Question 3: ROC Curve, AUC, and Interpretation

• Plot the ROC curve, use the “data_subset” from Q2.

• Calculate AUC.

library(pROC)

## Warning: package 'pROC' was built under R version 4.5.2

## Type 'citation("pROC")' for a citation.

## 
## Attaching package: 'pROC'

## The following objects are masked from 'package:stats':
## 
##     cov, smooth, var

roc_obj <- roc(response = data_subset$Outcome,
               predictor = logistic$fitted.values,
               levels = c("0", "1"),
               direction = "<") 


auc_val <- auc(roc_obj); auc_val

## Area under the curve: 0.828

plot.roc(roc_obj, print.auc = TRUE, legacy.axes = TRUE,
         xlab = "False Positive Rate (1 - Specificity)",
         ylab = "True Positive Rate (Sensitivity)")

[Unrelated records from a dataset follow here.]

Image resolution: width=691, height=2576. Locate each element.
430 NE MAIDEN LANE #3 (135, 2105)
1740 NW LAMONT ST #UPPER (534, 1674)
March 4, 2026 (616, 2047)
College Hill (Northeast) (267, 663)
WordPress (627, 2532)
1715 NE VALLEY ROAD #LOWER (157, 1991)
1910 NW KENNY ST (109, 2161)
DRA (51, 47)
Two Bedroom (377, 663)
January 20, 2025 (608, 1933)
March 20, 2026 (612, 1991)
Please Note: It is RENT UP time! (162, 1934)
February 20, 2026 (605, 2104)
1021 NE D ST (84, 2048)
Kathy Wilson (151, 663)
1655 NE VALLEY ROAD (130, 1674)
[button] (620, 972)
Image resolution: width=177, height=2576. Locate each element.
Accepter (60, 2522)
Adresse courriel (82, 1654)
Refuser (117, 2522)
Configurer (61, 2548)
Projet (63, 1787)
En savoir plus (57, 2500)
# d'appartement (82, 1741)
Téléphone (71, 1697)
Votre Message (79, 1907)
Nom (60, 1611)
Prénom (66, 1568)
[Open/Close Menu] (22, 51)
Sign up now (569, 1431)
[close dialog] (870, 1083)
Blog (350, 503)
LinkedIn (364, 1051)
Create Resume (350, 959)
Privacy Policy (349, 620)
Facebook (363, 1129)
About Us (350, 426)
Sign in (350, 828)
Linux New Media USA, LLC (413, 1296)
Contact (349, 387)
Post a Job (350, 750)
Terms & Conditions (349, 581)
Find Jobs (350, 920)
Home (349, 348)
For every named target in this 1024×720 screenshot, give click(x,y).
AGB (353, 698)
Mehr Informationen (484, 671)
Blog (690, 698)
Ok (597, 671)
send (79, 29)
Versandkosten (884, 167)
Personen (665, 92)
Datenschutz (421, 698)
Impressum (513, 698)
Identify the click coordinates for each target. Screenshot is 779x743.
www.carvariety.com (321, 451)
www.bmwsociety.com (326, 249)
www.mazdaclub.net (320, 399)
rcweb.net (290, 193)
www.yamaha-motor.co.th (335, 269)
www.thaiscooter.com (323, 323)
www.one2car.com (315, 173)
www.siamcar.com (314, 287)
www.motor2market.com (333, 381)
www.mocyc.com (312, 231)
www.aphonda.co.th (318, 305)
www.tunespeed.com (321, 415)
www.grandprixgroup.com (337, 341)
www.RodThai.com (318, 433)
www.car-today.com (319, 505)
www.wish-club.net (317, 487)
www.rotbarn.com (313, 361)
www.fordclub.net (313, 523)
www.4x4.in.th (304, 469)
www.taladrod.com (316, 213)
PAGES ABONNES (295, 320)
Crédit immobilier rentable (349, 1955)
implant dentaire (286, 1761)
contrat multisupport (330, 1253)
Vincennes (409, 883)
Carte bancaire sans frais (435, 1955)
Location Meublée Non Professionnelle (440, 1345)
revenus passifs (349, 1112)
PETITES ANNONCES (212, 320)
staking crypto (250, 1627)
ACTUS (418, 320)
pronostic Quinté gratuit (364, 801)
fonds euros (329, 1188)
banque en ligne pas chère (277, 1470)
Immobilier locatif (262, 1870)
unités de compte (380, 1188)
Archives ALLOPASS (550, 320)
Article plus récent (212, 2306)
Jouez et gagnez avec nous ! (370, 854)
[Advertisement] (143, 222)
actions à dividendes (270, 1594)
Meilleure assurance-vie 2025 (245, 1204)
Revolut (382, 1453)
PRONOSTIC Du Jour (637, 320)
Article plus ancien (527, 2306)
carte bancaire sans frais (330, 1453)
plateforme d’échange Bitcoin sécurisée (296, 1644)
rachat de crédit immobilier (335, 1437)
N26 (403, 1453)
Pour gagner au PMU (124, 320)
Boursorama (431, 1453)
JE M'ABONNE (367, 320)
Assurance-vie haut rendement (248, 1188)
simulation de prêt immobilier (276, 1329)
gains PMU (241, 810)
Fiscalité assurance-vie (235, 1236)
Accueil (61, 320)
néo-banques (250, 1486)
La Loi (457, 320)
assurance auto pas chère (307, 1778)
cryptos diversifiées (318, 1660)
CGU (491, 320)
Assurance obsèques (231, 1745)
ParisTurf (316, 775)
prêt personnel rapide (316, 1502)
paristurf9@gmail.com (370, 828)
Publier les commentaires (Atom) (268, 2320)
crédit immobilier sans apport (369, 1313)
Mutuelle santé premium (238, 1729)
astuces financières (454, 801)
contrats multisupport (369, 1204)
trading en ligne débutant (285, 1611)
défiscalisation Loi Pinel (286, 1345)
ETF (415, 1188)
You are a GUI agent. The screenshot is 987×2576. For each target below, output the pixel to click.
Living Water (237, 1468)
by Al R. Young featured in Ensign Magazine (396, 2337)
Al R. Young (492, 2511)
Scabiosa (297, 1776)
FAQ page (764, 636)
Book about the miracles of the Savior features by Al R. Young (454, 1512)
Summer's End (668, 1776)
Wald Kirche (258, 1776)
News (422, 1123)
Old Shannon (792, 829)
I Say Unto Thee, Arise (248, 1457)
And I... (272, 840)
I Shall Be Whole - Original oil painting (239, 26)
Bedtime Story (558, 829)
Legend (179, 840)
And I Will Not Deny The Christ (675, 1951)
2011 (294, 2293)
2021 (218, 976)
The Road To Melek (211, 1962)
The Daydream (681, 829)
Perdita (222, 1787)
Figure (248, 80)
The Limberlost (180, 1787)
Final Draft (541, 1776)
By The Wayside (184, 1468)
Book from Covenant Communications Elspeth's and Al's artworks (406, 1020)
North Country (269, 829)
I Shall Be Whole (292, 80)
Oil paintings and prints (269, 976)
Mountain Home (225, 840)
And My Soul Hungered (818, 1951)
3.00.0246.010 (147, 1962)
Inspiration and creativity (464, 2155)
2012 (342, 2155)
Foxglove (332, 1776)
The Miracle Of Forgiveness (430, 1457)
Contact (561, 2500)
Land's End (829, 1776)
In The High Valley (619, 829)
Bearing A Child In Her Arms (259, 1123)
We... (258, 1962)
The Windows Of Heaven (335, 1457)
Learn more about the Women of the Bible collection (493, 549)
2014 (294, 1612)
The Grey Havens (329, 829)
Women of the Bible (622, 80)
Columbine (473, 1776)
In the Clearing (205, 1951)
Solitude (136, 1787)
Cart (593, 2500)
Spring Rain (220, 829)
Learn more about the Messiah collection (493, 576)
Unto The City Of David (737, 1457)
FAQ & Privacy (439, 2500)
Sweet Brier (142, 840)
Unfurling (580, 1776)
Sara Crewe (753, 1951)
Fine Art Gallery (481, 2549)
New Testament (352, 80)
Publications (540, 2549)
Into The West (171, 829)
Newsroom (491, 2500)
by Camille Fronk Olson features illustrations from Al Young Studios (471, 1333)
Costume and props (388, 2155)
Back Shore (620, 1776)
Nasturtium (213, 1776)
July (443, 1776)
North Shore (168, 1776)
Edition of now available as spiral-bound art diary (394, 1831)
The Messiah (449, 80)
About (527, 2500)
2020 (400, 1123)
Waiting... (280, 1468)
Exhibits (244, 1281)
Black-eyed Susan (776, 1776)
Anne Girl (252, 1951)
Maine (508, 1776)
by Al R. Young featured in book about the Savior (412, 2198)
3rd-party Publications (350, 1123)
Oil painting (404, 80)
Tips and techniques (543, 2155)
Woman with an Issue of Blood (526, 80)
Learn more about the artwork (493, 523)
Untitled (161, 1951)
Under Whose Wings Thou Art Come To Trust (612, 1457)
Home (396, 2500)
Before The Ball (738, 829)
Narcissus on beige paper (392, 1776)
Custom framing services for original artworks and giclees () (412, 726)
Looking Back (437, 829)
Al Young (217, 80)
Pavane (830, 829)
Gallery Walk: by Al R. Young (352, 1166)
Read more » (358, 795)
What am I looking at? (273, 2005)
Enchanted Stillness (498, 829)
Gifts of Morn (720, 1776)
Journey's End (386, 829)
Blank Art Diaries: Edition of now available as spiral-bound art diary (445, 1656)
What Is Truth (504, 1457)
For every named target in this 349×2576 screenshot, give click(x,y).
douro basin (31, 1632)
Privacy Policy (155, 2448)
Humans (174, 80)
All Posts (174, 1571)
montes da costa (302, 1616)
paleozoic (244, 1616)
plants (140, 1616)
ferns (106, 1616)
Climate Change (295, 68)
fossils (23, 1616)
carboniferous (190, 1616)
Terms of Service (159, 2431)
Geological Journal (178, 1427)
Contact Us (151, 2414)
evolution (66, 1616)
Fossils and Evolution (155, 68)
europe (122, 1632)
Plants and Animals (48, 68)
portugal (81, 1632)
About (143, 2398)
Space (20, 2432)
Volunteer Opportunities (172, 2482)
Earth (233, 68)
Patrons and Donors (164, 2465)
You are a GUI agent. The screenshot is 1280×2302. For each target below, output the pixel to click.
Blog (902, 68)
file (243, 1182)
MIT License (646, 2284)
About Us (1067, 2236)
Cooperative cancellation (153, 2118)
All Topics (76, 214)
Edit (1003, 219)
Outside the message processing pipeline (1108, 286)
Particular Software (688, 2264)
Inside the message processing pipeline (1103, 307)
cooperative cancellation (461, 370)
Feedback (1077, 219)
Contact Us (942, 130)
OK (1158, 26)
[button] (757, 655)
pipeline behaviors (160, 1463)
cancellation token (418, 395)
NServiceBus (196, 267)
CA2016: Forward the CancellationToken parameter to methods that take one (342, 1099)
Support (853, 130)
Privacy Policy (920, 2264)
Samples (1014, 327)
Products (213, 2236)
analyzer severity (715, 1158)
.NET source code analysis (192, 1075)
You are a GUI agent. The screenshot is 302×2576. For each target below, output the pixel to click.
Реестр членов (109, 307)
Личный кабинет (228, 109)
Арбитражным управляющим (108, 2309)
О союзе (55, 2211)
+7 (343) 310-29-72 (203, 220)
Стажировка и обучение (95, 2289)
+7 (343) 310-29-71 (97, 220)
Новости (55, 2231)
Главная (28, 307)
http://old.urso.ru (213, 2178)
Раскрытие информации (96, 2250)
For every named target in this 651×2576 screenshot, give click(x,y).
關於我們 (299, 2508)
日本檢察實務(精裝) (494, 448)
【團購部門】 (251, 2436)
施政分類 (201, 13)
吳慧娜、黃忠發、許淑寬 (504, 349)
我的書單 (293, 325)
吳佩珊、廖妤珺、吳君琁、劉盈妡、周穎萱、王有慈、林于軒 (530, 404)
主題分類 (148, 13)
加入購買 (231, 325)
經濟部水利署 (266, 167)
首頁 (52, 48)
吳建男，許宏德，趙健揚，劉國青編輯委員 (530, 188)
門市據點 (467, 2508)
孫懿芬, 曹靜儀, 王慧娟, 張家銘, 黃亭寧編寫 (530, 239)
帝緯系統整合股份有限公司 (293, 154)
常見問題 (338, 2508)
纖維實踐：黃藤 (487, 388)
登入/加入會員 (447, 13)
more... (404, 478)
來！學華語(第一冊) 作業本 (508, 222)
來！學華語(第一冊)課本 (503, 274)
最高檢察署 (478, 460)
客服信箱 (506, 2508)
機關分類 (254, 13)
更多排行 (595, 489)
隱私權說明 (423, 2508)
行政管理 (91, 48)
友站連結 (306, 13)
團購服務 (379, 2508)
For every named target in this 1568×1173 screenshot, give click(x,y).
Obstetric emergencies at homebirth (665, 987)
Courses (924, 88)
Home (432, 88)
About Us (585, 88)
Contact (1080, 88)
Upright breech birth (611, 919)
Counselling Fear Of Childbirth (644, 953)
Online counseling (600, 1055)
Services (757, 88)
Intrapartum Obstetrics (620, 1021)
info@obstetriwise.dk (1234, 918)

What does AUC indicate (0.5 = random, 1.0 = perfect)?

The AUC is very close to 1, which is perfect! So, there is a very good distinction with separating diabetic people from non diabetic people.

For diabetes diagnosis, prioritize sensitivity (catching cases) or specificity (avoiding false positives)? Suggest a threshold and explain.

Prioritize sensitivity because it would be better to be safe than sorry. If its mistaken that you have diabetes when you don’t, I am sure there will be more tests you will take further on and you will realize that you don’t have diabetes, but if you do have diabetes and are not taking the right procedures for it because you were told you don’t, it will be more harmful for you in the future. If the threshold was 0.3 or so, we could catch more cases of diabetes in people. We would have more false positives, but again, it is better to be cautious than risk it.